• RECORDS FOR THIS TASK
☆ ☆ ☆ ☆ ☆ ☆ ☆

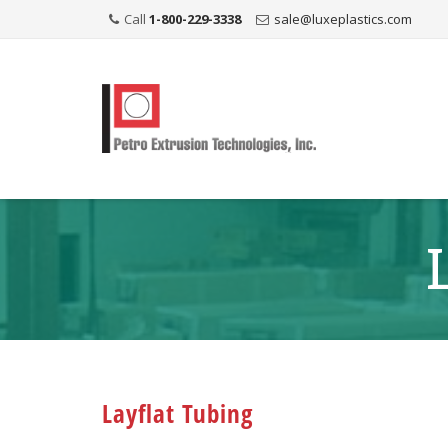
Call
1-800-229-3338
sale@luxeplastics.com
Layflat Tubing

☆ ☆ ☆ ☆ ☆ ☆ ☆

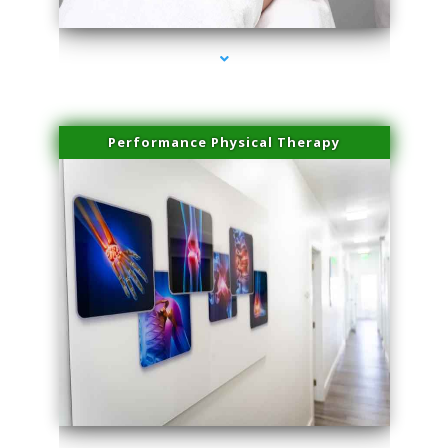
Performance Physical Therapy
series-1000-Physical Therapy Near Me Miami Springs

☆ ☆ ☆ ☆ ☆ ☆ ☆

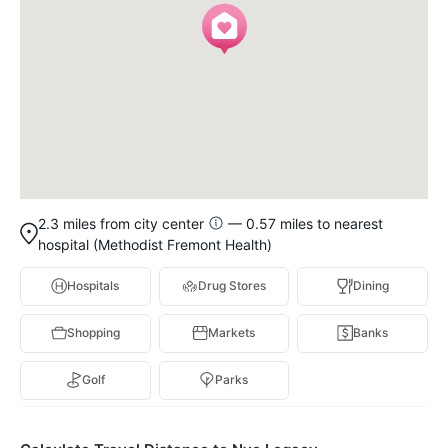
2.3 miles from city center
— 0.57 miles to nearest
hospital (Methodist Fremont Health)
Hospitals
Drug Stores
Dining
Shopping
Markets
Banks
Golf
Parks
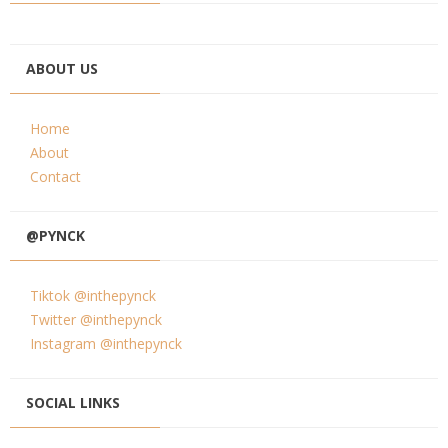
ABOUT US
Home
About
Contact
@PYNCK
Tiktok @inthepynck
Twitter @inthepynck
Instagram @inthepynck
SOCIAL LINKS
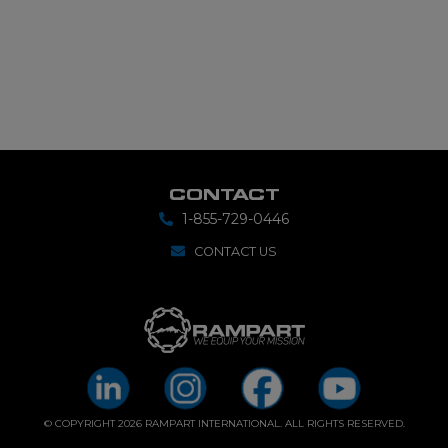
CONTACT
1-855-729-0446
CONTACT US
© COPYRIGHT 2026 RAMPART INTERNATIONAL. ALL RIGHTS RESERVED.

☆ ☆ ☆ ☆ ☆ ☆ ☆

Transcribe, word for word, the lines of the listing above from the one that contains "Drug Stores" through the one that contains "ALL RIGHTS RESERVED.", keeping both ends and dropping the pictures.

Drug Stores
Dining
Shopping
Markets
Banks
Golf
Parks
ABOUT US
Home
About
Contact
@PYNCK
Tiktok @inthepynck
Twitter @inthepynck
Instagram @inthepynck
SOCIAL LINKS
CONTACT
1-855-729-0446
CONTACT US
© COPYRIGHT 2026 RAMPART INTERNATIONAL. ALL RIGHTS RESERVED.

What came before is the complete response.